Saturday, January 12, 2013

Jack London and me, the 1897 gold rush and other random bits of flotsam and jetsam









I think of all the people and events I share a birthday with, Jack London is my favorite. I read The Call of the Wild and White Fang as a kid, but knew nothing about their author until a few years ago.
 London was the son of a "spiritualist" (his mother apparently channelled the spirit of an Indian chief) and an astrologer, who denied his paternity, causing Jack's mother to become temporarily deranged enough to shoot herself. She recovered and went on to marry a partially disable civil war veteran, but not before she turned the baby over to Virginia Prentiss, a former slave, for safekeeping. The family settled in Oakland, California where Jack went to elementary school, but by the age of 13 he was working 12 - 18 hours a day at a cannery.
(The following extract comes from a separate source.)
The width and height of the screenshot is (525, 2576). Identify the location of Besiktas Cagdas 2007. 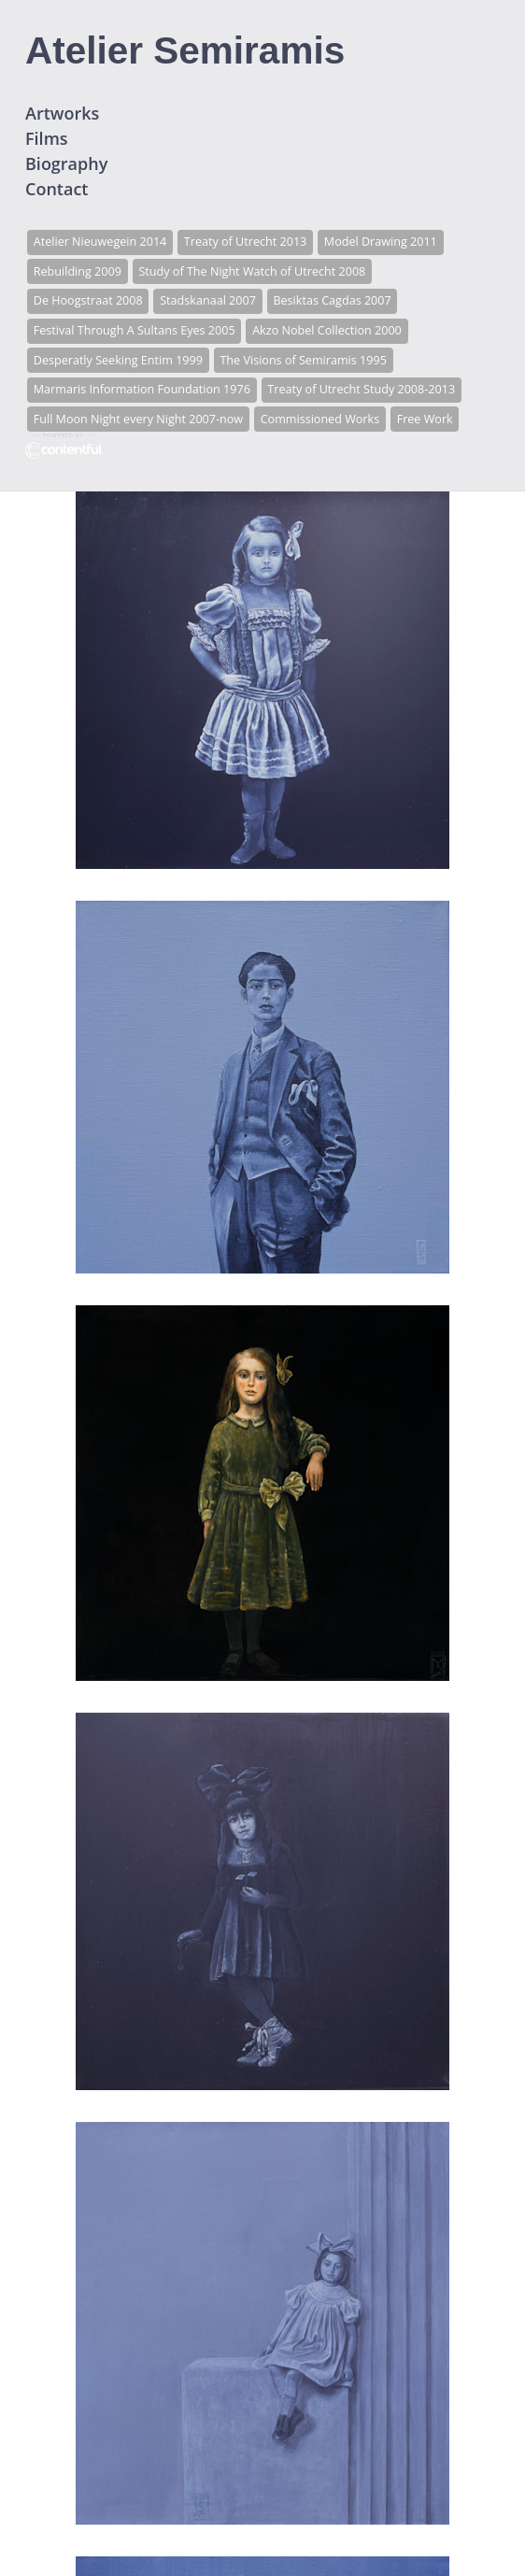
(331, 300).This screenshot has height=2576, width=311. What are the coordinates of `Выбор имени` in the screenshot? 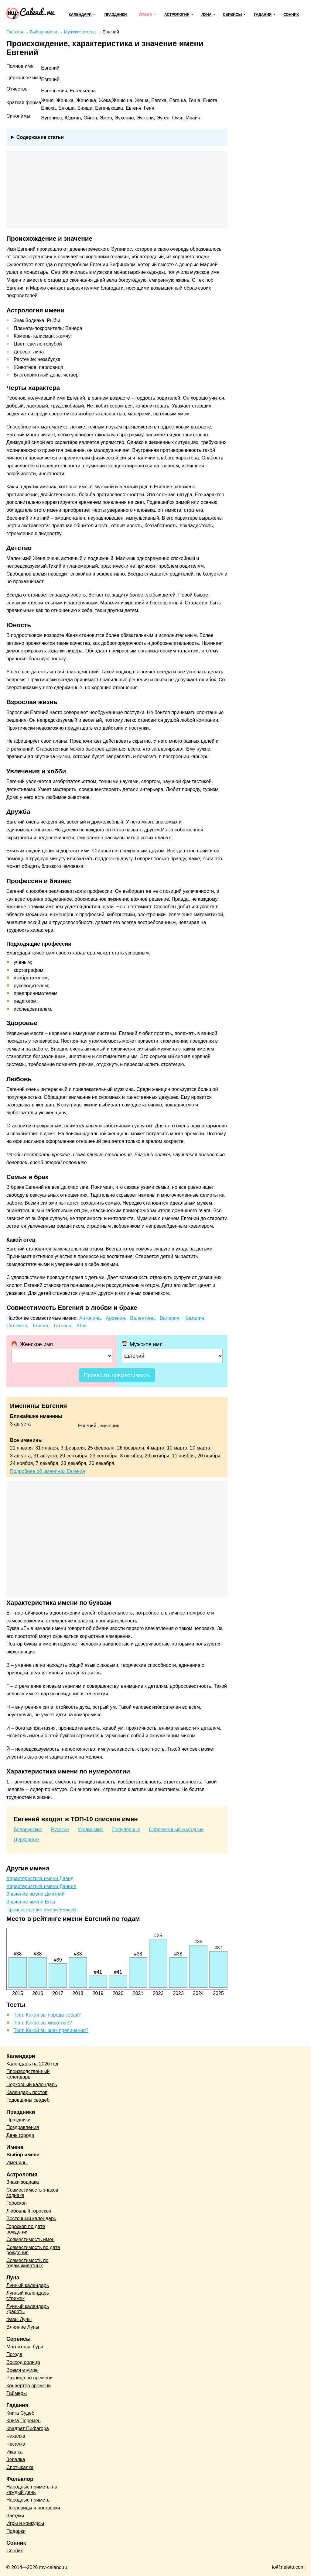 It's located at (22, 2154).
After borrowing money from his foster mother (Prentiss) he bought a boat and became an oyster pirate... at the age of 13.  
 Four years later, he worked on a sealing schooner bound for Japan, and returned to work various hard jobs before becoming a tramp. He served 30 days in jail in Buffalo, NY for vagrancy, where he was evidently treated like fresh meat by the inmates.
  After all that, at the ripe old age of 18, he returned to Oakland High School and then went on to UC Berkeley. At 21, he quit school and travelled to the Klondike where he gathered most of his material for White Fang and Call of the Wild.

Jack London's story is one of hardship, bad luck, bad choices, grit, determination and (ultimately or posthumously)  success. And even though he was dead by the age of 40, he lived more than many people do in twice that time. I don't know if that same urgency and drive to live a full life is a trait peculiar to Capricorns, or just those born on January 12th, but I'm glad to be counted in with that crowd.